A very helpful feature is supervised category merging. As I mentioned, many categorical fields had large numbers of categories. The supervised category merging feature (see figure 6 below) finds groups of categories that correlate with the target field in a similar fashion, so we can get a categorical predictor with 3 to 5 categories instead of 30 or more. Such predictors can result in smaller models, that are faster to build and score, and smaller models usually generalize to new data better.

Figure 6. Supervised category merging in automatic data preparation.

In terms of models, it’s important to randomly split the data into training and testing, and to test any models we built on the test data to make sure that the model generalizes well and does not overfit.

Having the syntax for data transformations was also very useful because to submit our solution we needed to get predictions (scores) for the new dataset, and it is necessary to apply the same data preparation steps to the new data before pushing it into the model(s) for scoring.

Building the Models

Once the data was prepared, we built a number of models on it, always checking the accuracy on training and test data. Some models like Naïve Bayes or Radial Basis Function (RBF) Neural network produced very low accuracy even on training data, so we did not consider them further. Building a Multi-Layer Perceptron (MLP) neural network on the entire set of potential predictors was impractical due to the huge number of weights required, so I built such models separately on three parts of the predictors, then collected the most important predictors from each of those models and built a model on those.

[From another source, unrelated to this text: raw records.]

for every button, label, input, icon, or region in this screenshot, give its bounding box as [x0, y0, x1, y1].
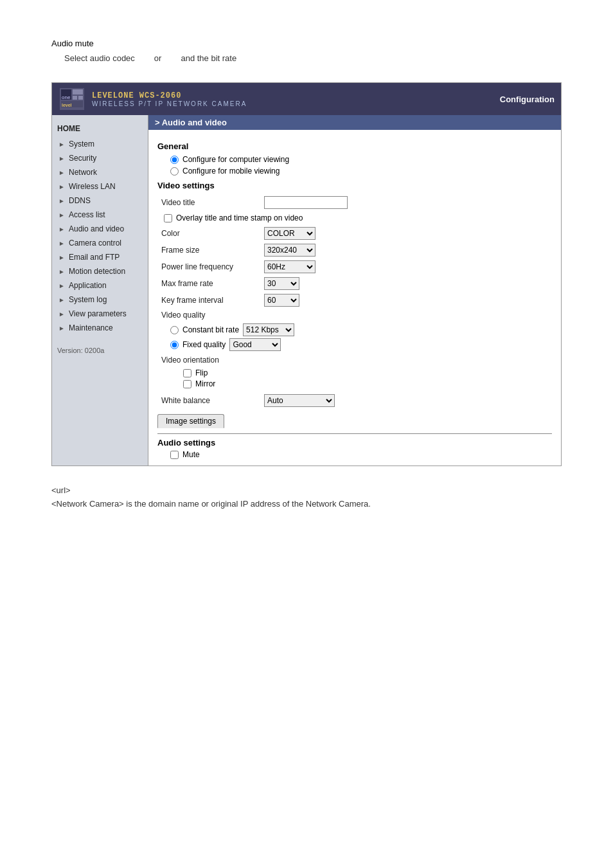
- video-settings-title: Video settings: [157, 181, 552, 190]
- overlay-checkbox[interactable]: [164, 214, 172, 222]
- general-title: General: [157, 141, 552, 151]
- sidebar-item-email-ftp[interactable]: ► Email and FTP: [52, 250, 148, 264]
- header-title-main: LevelOne WCS-2060: [92, 91, 247, 100]
- video-title-input[interactable]: [264, 196, 348, 209]
- arrow-icon-access-list: ►: [57, 210, 66, 219]
- sidebar-item-access-list[interactable]: ► Access list: [52, 208, 148, 222]
- arrow-icon-camera-control: ►: [57, 239, 66, 248]
- mirror-checkbox[interactable]: [183, 380, 191, 388]
- sidebar-item-system-log[interactable]: ► System log: [52, 293, 148, 307]
- sidebar-item-home[interactable]: HOME: [52, 120, 148, 137]
- select-audio-codec-text: Select audio codec: [64, 53, 135, 63]
- bit-rate-select[interactable]: 512 Kbps 256 Kbps 1 Mbps: [243, 323, 294, 336]
- sidebar-item-audio-video[interactable]: ► Audio and video: [52, 222, 148, 236]
- power-freq-select[interactable]: 60Hz 50Hz: [264, 260, 315, 273]
- header-title-sub: Wireless P/T IP Network Camera: [92, 100, 247, 107]
- sidebar-item-motion-detection[interactable]: ► Motion detection: [52, 264, 148, 278]
- bit-rate-text: and the bit rate: [181, 53, 236, 63]
- sidebar-label-email-ftp: Email and FTP: [69, 253, 120, 262]
- radio-computer-viewing[interactable]: [170, 156, 179, 164]
- frame-size-select[interactable]: 320x240 640x480 160x120: [264, 244, 315, 257]
- sidebar-label-system: System: [69, 140, 94, 149]
- url-text: <url>: [51, 485, 562, 495]
- sidebar-label-security: Security: [69, 154, 96, 163]
- radio-fixed-quality[interactable]: [170, 341, 179, 349]
- color-label: Color: [157, 225, 260, 242]
- arrow-icon-motion-detection: ►: [57, 267, 66, 276]
- sidebar-label-network: Network: [69, 168, 97, 177]
- mute-checkbox[interactable]: [170, 451, 179, 459]
- flip-label: Flip: [195, 368, 208, 377]
- fixed-quality-label: Fixed quality: [182, 340, 226, 349]
- main-content: > Audio and video General Configure for …: [148, 115, 561, 466]
- radio-constant-bit-rate[interactable]: [170, 326, 179, 334]
- image-settings-button[interactable]: Image settings: [157, 414, 224, 428]
- sidebar-label-ddns: DDNS: [69, 196, 91, 205]
- video-title-label: Video title: [157, 194, 260, 211]
- radio-computer-label: Configure for computer viewing: [182, 155, 289, 164]
- sidebar-label-application: Application: [69, 281, 107, 290]
- sidebar-label-audio-video: Audio and video: [69, 224, 124, 233]
- main-container: level one LevelOne WCS-2060 Wireless P/T…: [51, 82, 562, 466]
- sidebar-item-view-parameters[interactable]: ► View parameters: [52, 307, 148, 321]
- sidebar-label-view-parameters: View parameters: [69, 309, 127, 318]
- arrow-icon-email-ftp: ►: [57, 253, 66, 262]
- sidebar-item-security[interactable]: ► Security: [52, 151, 148, 165]
- max-frame-label: Max frame rate: [157, 275, 260, 292]
- svg-rect-5: [78, 96, 83, 100]
- arrow-icon-view-parameters: ►: [57, 309, 66, 318]
- arrow-icon-system: ►: [57, 140, 66, 149]
- mute-label: Mute: [182, 450, 200, 459]
- sidebar-label-motion-detection: Motion detection: [69, 267, 125, 276]
- arrow-icon-wireless-lan: ►: [57, 182, 66, 191]
- mirror-label: Mirror: [195, 379, 215, 388]
- video-quality-label: Video quality: [157, 309, 260, 321]
- quality-select[interactable]: Good Medium Excellent: [229, 338, 281, 351]
- sidebar-label-maintenance: Maintenance: [69, 323, 113, 332]
- sidebar-item-maintenance[interactable]: ► Maintenance: [52, 321, 148, 335]
- sidebar-item-network[interactable]: ► Network: [52, 165, 148, 179]
- arrow-icon-audio-video: ►: [57, 224, 66, 233]
- sidebar-label-access-list: Access list: [69, 210, 105, 219]
- logo: level one: [58, 87, 85, 111]
- key-frame-label: Key frame interval: [157, 292, 260, 309]
- or-text: or: [154, 53, 162, 63]
- color-select[interactable]: COLOR B&W: [264, 227, 315, 240]
- overlay-label: Overlay title and time stamp on video: [176, 213, 303, 222]
- constant-bit-rate-label: Constant bit rate: [182, 325, 239, 334]
- sidebar-label-wireless-lan: Wireless LAN: [69, 182, 116, 191]
- arrow-icon-ddns: ►: [57, 196, 66, 205]
- sidebar: HOME ► System ► Security ► Network ► Wir…: [52, 115, 148, 466]
- app-header: level one LevelOne WCS-2060 Wireless P/T…: [52, 83, 561, 115]
- arrow-icon-application: ►: [57, 281, 66, 290]
- version-text: Version: 0200a: [52, 341, 148, 359]
- sidebar-item-ddns[interactable]: ► DDNS: [52, 194, 148, 208]
- audio-settings-title: Audio settings: [157, 433, 552, 448]
- svg-text:one: one: [62, 95, 71, 100]
- audio-mute-label: Audio mute: [51, 39, 562, 48]
- sidebar-item-system[interactable]: ► System: [52, 137, 148, 151]
- frame-size-label: Frame size: [157, 242, 260, 258]
- sidebar-item-camera-control[interactable]: ► Camera control: [52, 236, 148, 250]
- sidebar-item-wireless-lan[interactable]: ► Wireless LAN: [52, 179, 148, 194]
- home-label: HOME: [57, 124, 80, 133]
- sidebar-item-application[interactable]: ► Application: [52, 278, 148, 293]
- arrow-icon-system-log: ►: [57, 295, 66, 304]
- white-balance-label: White balance: [157, 392, 260, 409]
- sidebar-label-system-log: System log: [69, 295, 107, 304]
- page-header-bar: > Audio and video: [148, 115, 561, 130]
- arrow-icon-security: ►: [57, 154, 66, 163]
- key-frame-select[interactable]: 60 30 15: [264, 294, 299, 307]
- svg-rect-4: [73, 96, 77, 100]
- flip-checkbox[interactable]: [183, 369, 191, 377]
- white-balance-select[interactable]: Auto Outdoor Indoor: [264, 394, 335, 407]
- radio-mobile-viewing[interactable]: [170, 167, 179, 176]
- video-orient-label: Video orientation: [157, 354, 260, 366]
- svg-rect-3: [73, 89, 83, 95]
- bottom-section: <url> <Network Camera> is the domain nam…: [0, 473, 613, 521]
- power-freq-label: Power line frequency: [157, 258, 260, 275]
- arrow-icon-network: ►: [57, 168, 66, 177]
- sidebar-label-camera-control: Camera control: [69, 239, 121, 248]
- header-title-block: LevelOne WCS-2060 Wireless P/T IP Networ…: [92, 91, 247, 107]
- max-frame-select[interactable]: 30 15 5: [264, 277, 299, 290]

This gave me a relatively accurate model. Another model that seemed to work relatively well was the Chaid tree. Unfortunately, IBM SPSS Statistics does not include options to create boosted models. I used IBM SPSS Modeler to build a boosted Chaid tree and a boosted MLP, and those worked relatively well. Early on I also tried some less traditional models, such as generalized association rules in Statistics and Decision List in Modeler. Both of these found a very strong rule that a person identifying as a homemaker is most likely a woman, but other rules had much lower confidence.

In order to generate predictions on the new data as required for the submission, I exported PMML from each of the models I built, then scored the new data using it. You can read more about PMML in my recent blog.

Shatabdi had recent experience of taking modern Machine Learning courses, so she built multiple XGBoost and Light GBM models on the prepared data that I gave her. We also built stacked models following Chunling’s suggestions, and those got the highest scores for us. We ended up in the top 14% of the competition. Not bad considering that we started late and were also busy with our work and families. Participation in this competition gave us better understanding of real-world ML problems, of the importance and difficulty of data preparation, and of most effective modeling approaches. We enjoyed the process and learned a lot.

It’s Not Too Late!

The WiDS 2019 Datathon is under way, it started January 29th and is running until February 27, the teams must be formed by February 21. This year, the competition is focusing on image processing, so we probably need to learn more about deep learning and start applying the theory to this very specific problem. Chunling has left IBM, so now we will have new teammates. We are all pretty busy, but don’t want to miss this opportunity to see practical applications of all this interesting theory. Winners will be announced at the WiDS Conference at Stanford University on March 4, 2019. I look forward to reporting back on our experience with the competition after it ends!